**Assignment**
Wherever a line below holds the word "PUBLIKIMIT", copy that line.

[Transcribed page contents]
:::::

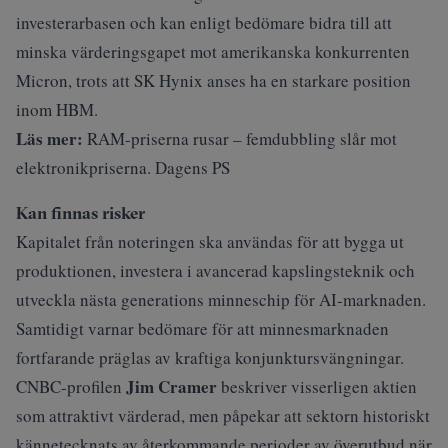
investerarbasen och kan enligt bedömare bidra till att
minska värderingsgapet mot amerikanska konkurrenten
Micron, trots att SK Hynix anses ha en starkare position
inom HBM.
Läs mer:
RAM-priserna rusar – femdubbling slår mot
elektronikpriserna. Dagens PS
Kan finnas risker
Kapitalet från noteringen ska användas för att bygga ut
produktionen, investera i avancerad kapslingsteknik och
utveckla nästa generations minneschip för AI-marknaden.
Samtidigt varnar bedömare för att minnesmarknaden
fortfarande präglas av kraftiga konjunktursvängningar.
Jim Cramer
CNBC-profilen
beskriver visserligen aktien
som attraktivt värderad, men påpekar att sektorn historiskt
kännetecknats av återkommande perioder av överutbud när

:::::

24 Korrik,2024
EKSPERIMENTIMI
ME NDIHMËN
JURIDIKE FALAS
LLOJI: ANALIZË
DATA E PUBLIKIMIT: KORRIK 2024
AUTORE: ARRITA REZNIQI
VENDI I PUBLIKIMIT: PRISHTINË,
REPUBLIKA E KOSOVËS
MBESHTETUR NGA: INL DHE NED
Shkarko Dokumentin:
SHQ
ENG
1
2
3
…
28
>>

:::::

**Response for this exercise**
DATA E PUBLIKIMIT: KORRIK 2024
VENDI I PUBLIKIMIT: PRISHTINË,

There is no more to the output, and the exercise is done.